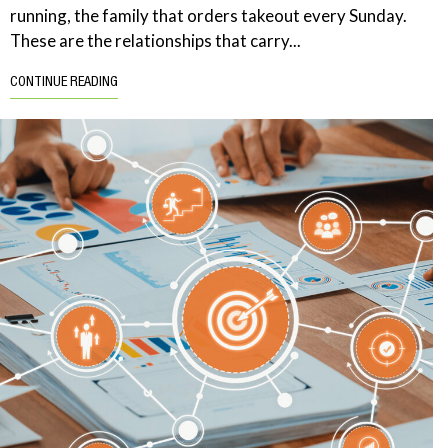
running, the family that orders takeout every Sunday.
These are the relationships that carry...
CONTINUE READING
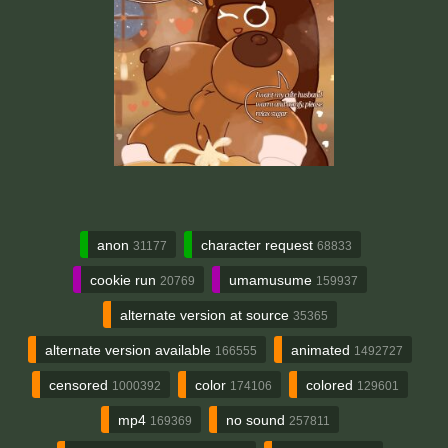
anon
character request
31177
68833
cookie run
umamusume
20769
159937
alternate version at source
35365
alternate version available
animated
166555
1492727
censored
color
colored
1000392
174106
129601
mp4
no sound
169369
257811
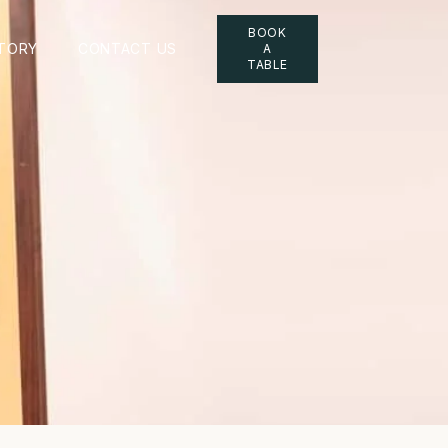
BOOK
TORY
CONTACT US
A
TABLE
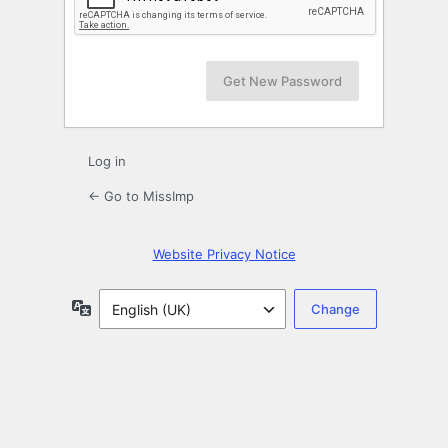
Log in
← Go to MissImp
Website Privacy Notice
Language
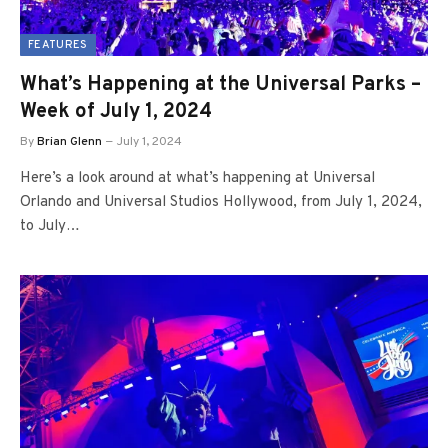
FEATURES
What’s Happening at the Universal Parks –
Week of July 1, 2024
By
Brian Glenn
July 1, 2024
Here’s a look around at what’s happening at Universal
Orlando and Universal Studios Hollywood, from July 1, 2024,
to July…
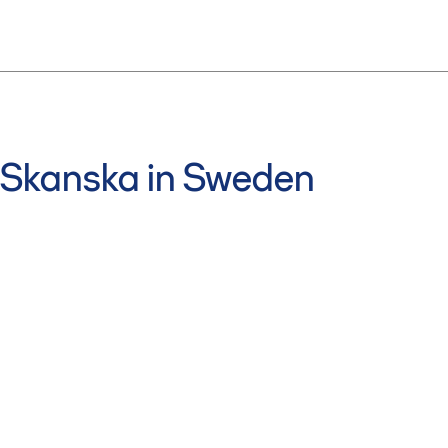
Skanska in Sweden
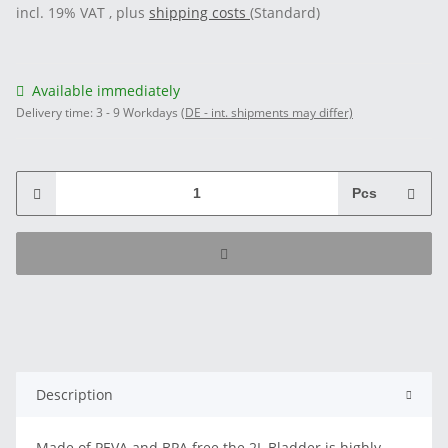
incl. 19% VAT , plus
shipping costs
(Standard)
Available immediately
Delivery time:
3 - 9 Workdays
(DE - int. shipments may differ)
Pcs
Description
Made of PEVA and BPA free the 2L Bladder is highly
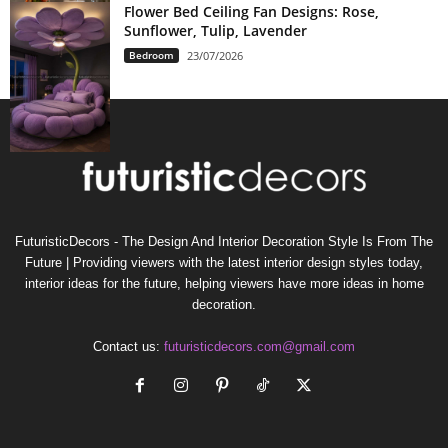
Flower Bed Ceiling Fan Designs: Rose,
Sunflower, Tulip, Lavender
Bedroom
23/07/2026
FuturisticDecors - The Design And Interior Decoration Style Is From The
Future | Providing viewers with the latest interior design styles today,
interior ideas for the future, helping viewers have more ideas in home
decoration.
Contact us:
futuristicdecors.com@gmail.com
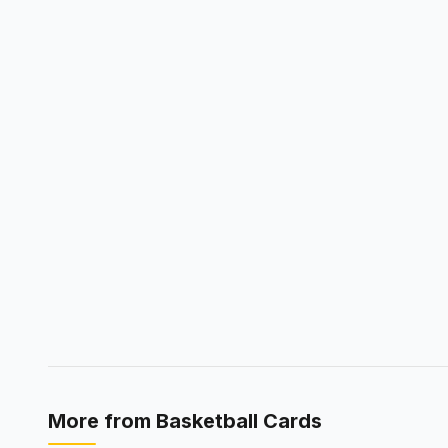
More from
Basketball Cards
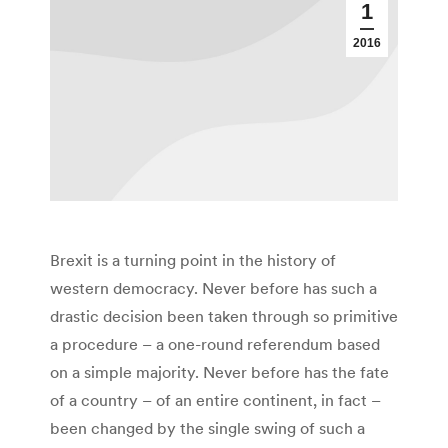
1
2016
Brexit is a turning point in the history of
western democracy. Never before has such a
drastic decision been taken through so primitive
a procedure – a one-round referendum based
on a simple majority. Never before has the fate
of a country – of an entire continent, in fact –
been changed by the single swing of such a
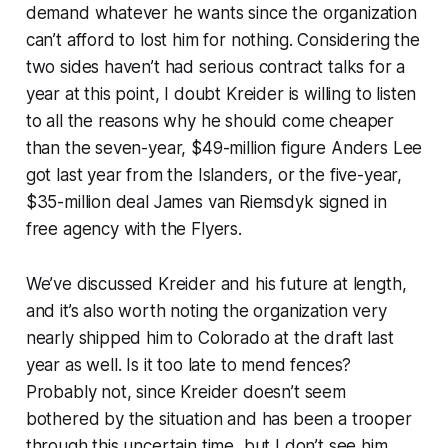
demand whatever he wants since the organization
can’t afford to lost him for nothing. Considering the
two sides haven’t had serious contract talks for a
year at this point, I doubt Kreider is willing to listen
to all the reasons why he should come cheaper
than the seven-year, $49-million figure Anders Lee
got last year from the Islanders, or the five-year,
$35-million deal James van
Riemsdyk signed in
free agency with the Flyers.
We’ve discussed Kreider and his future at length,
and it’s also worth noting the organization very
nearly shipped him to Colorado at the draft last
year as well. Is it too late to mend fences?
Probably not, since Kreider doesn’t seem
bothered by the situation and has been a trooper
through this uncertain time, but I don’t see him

--------------------

Problem to work on: Without any pictures, output exactly the lines from the start of the material through the line that contains "of a country", and only those.

Exercise output:
running, the family that orders takeout every Sunday.
These are the relationships that carry...
CONTINUE READING
anon
character request
31177
68833
cookie run
umamusume
20769
159937
alternate version at source
35365
alternate version available
animated
166555
1492727
censored
color
colored
1000392
174106
129601
mp4
no sound
169369
257811
BOOK
TORY
CONTACT US
A
TABLE
Log in
← Go to MissImp
Website Privacy Notice
Language
FEATURES
What’s Happening at the Universal Parks –
Week of July 1, 2024
By
Brian Glenn
July 1, 2024
Here’s a look around at what’s happening at Universal
Orlando and Universal Studios Hollywood, from July 1, 2024,
to July…
Skanska in Sweden
incl. 19% VAT , plus
shipping costs
(Standard)
Available immediately
Delivery time:
3 - 9 Workdays
(DE - int. shipments may differ)
Pcs
Description
Made of PEVA and BPA free the 2L Bladder is highly
Flower Bed Ceiling Fan Designs: Rose,
Sunflower, Tulip, Lavender
Bedroom
23/07/2026
FuturisticDecors - The Design And Interior Decoration Style Is From The
Future | Providing viewers with the latest interior design styles today,
interior ideas for the future, helping viewers have more ideas in home
decoration.
Contact us:
futuristicdecors.com@gmail.com
More from
Basketball Cards
1
2016
Brexit is a turning point in the history of
western democracy. Never before has such a
drastic decision been taken through so primitive
a procedure – a one-round referendum based
on a simple majority. Never before has the fate
of a country – of an entire continent, in fact –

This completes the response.